Required work: Would you return, word for word, the lines of the data below from the line with "Die Bestellung wird" through the line with "una rivisitazione horror", and no others?

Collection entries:

○ ○ ○ ○

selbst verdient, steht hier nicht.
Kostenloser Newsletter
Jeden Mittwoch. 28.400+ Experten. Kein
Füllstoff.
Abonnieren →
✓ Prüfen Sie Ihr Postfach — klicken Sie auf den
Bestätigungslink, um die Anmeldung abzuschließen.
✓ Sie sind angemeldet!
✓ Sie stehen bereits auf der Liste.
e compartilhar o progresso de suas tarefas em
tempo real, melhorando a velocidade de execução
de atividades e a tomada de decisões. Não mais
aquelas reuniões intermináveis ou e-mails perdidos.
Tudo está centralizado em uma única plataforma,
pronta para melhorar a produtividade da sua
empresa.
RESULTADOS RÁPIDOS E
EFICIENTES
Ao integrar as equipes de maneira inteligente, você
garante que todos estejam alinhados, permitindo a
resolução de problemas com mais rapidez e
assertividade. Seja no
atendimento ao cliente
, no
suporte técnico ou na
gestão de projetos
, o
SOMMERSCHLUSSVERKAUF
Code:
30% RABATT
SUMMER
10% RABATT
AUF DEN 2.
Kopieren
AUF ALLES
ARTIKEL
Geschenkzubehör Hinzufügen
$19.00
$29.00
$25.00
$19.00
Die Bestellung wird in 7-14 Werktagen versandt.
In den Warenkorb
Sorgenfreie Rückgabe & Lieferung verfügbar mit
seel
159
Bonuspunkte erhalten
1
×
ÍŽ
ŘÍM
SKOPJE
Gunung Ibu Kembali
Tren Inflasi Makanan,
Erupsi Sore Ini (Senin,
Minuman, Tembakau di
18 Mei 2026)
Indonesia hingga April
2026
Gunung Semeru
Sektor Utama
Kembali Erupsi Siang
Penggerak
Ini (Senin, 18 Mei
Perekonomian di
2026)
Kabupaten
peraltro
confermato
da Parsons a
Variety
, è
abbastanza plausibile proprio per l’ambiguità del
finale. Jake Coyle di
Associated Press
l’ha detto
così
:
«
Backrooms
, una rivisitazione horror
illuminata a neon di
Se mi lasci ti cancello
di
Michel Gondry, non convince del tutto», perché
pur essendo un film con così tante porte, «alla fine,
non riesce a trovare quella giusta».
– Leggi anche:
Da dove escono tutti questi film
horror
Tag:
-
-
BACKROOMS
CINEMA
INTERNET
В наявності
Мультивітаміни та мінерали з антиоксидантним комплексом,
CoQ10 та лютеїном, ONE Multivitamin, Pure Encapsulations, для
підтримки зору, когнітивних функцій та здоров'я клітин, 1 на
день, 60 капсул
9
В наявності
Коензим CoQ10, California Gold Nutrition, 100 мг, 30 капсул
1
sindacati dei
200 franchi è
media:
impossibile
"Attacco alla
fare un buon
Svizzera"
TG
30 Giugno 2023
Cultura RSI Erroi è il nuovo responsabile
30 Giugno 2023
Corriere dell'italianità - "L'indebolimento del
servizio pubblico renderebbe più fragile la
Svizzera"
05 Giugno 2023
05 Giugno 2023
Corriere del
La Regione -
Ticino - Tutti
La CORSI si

○ ○ ○ ○

Solved exercise:
Die Bestellung wird in 7-14 Werktagen versandt.
In den Warenkorb
Sorgenfreie Rückgabe & Lieferung verfügbar mit
seel
159
Bonuspunkte erhalten
1
×
ÍŽ
ŘÍM
SKOPJE
Gunung Ibu Kembali
Tren Inflasi Makanan,
Erupsi Sore Ini (Senin,
Minuman, Tembakau di
18 Mei 2026)
Indonesia hingga April
2026
Gunung Semeru
Sektor Utama
Kembali Erupsi Siang
Penggerak
Ini (Senin, 18 Mei
Perekonomian di
2026)
Kabupaten
peraltro
confermato
da Parsons a
Variety
, è
abbastanza plausibile proprio per l’ambiguità del
finale. Jake Coyle di
Associated Press
l’ha detto
così
:
«
Backrooms
, una rivisitazione horror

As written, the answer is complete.